Alors que d'autres publications utilisant la même photo affirment qu'il s'agit d'une petite fille palestinienne, plusieurs sources concordantes nous confirment qu'elle est en fait irakienne.
L'exode causé par la bataille de Mossoul
En effectuant une recherche d'images inversée sur Google, nous avons retrouvé une trace de la photo sur le site communautaire Reddit, où l'un des utilisateurs cite comme source l'agence de presse Reuters.
Sur le site de cette dernière, la photo de la fille en pleurs est publiée dans une sélection consacrée à "l'exode de Mossoul". "Une enfant irakienne déplacée, qui a fui sa maison, en pleurs durant une bataille opposant les forces irakiennes aux combattants du groupe Etat islamique, près de Badouch [nord de l'Irak]", renseigne Reuters en légende.
En poursuivant via une recherche d'images inversée sur le moteur de recherche russe, Yandex, nous avons retrouvé le nom du photographe, Ali al-Fahdawi.
Un sourire spontané ?
Contacté par l'AFP via son compte sur Instagram, Ali al-Fahdawi affirme que la photo a été prise le 16 mars 2017. "J'étais avec l'armée en plein combat sur la ligne de front et cette fille accompagnée de sa famille fuyait les bombardements, elle se dirigeait vers nous en pleurs. Quand elle m'a vu, je lui ai souri un peu. Sur son visage, elle affichait un sourire et beaucoup de tristesse. C’était le moment décisif pour prendre la photo", raconte-t-il à l’AFP.
A ce moment-là, plus de 150.000 personnes fuyaient les combats à l'ouest de Mossoul (nord de l'Irak) et dans ses alentours, après le lancement de l'offensive des forces irakiennes pour reprendre la ville à l'EI. Plus de 98.000 personnes ont trouvé refuge dans les camps établis près de Mossoul.

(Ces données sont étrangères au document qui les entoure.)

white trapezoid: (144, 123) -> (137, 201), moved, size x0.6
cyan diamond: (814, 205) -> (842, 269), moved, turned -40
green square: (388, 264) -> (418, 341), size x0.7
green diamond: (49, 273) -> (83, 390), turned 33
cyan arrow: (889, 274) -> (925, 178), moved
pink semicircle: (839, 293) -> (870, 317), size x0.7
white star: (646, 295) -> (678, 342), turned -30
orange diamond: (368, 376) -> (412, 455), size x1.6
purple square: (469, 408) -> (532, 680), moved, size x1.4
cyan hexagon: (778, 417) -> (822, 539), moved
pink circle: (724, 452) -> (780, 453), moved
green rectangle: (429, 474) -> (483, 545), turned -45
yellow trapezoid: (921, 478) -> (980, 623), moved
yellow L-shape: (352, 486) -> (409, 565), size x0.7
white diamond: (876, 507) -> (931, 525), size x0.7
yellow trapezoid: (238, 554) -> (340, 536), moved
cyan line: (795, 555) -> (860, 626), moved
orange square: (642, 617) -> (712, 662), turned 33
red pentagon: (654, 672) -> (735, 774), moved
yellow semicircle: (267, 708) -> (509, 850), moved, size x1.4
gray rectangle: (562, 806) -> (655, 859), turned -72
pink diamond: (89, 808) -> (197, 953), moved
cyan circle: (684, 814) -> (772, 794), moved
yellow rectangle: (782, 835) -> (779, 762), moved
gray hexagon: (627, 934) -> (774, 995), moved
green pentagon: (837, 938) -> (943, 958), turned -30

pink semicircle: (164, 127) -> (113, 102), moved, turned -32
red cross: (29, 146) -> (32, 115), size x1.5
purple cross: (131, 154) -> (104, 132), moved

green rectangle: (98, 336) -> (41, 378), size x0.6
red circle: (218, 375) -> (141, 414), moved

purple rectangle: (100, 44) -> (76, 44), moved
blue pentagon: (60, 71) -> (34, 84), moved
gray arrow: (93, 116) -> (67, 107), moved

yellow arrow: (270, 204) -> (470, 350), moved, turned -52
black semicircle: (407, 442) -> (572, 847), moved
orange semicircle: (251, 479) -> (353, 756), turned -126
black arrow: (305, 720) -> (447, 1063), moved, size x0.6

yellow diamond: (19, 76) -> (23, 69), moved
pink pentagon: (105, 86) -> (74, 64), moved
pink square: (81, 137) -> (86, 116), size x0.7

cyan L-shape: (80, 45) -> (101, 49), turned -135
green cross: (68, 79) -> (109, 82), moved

La page Facebook "Women of Mosul" a également partagé la même photo en mai 2017 corroborant les dires du photographe et précisant le contexte du cliché.
"La fille de Mossoul ou la +Mona Lisa de Mossoul+ est un cliché du photographe de guerre irakien Ali al-Fahdawi. Cette petite fille et sa famille ont échappé aux forces du groupe Etat islamique en empruntant une route sinueuse et boueuse entre les collines sous un mauvais temps et de fortes pluies. Elle a marché pieds nus 40 kilomètres pendant deux jours. Lorsque le photographe a pointé l'appareil photo vers elle, son visage laissait transparaître un mélange d'émotions, de tristesse et de peur, et un sourire en voyant l'objectif pointé vers elle", explique la publication de la page.
Ali al-Fahdawi affirme avoir recherché la fillette durant trois ans après ce cliché. Le 4 septembre dernier, il a raconté sur sa page Facebook l'avoir finalement retrouvée après son retour d'exil à Mossoul, où la maison de la jeune fille avait été partiellement détruite par les bombardements.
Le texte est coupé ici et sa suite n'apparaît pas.